1. Something agreeable with Kripke is that identity statements such that there could be something similar to water but while having the characteristic feel, appearance and taste etc it is only something like fool's water similar to fools gold. (Kirpke 1972, p.128) "A substance which, though having the properties by which we originally identified water, would not in fact be water."
2. Something that I somewhat disagreed with was when he says all descriptions are such describe a certain thing such that a 'tiger' is a quadrupedal or gold is yellow. Which then there is the case where the tiger could become three legged, or the color of gold could be blue. Therefore there is the fact that though the properties of something differs, it still is that X.
3. Something that I was confused with was the section he argues that for any particular mental state, such as pain, that pain could exist without the corresponding physical state. It somewhat went over my head what he means by this on (Kripke 1972, pg 147) "the very pain I now have could have existed without being a mental state at all" compared to the other sensations.

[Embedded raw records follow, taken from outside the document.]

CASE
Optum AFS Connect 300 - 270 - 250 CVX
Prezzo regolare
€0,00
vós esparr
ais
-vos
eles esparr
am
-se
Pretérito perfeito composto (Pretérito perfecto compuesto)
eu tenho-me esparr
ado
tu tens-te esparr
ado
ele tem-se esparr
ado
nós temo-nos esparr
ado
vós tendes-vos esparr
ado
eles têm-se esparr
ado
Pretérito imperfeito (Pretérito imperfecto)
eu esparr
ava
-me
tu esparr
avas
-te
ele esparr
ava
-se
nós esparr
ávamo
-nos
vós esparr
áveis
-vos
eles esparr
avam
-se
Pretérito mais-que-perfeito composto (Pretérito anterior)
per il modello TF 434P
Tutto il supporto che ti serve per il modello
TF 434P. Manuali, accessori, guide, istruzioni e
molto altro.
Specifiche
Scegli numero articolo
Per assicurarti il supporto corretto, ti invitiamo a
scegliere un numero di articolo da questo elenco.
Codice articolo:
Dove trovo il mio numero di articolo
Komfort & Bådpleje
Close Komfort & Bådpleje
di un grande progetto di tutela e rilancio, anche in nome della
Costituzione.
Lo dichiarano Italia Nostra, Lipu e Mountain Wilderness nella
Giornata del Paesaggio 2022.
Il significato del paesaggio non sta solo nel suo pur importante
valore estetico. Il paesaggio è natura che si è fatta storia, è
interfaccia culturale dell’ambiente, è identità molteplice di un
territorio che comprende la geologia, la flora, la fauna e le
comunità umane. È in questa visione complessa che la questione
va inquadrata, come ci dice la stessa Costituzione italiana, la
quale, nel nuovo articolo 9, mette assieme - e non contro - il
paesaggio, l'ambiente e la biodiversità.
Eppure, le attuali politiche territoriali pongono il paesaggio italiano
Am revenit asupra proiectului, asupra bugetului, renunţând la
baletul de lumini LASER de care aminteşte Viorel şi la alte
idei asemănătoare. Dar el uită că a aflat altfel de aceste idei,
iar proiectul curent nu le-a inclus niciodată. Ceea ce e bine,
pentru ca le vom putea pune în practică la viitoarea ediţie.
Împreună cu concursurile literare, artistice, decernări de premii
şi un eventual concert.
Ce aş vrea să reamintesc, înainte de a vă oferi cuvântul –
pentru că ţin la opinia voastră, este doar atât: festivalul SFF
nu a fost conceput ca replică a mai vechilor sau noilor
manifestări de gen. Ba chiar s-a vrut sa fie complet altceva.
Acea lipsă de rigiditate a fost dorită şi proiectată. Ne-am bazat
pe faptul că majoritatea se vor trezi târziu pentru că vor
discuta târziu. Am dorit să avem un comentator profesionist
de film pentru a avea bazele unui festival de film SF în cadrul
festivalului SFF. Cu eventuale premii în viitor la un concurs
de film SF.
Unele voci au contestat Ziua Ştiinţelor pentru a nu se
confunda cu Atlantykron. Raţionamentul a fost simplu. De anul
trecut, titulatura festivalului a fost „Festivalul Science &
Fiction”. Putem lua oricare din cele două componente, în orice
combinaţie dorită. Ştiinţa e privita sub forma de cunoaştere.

In response to your disagreement, I think pages 136-139 give a response. They present the ideas that the original sample upon which we have fixed the reference, for example of 'tiger', is subject to change, alteration, or even exclusion of deviant items. However, this does not directly answer your point that tricycle tiger is still a tiger nonetheless. I wonder if there is a flexible boundaries or a form of a accepted range of deviations which come with properties.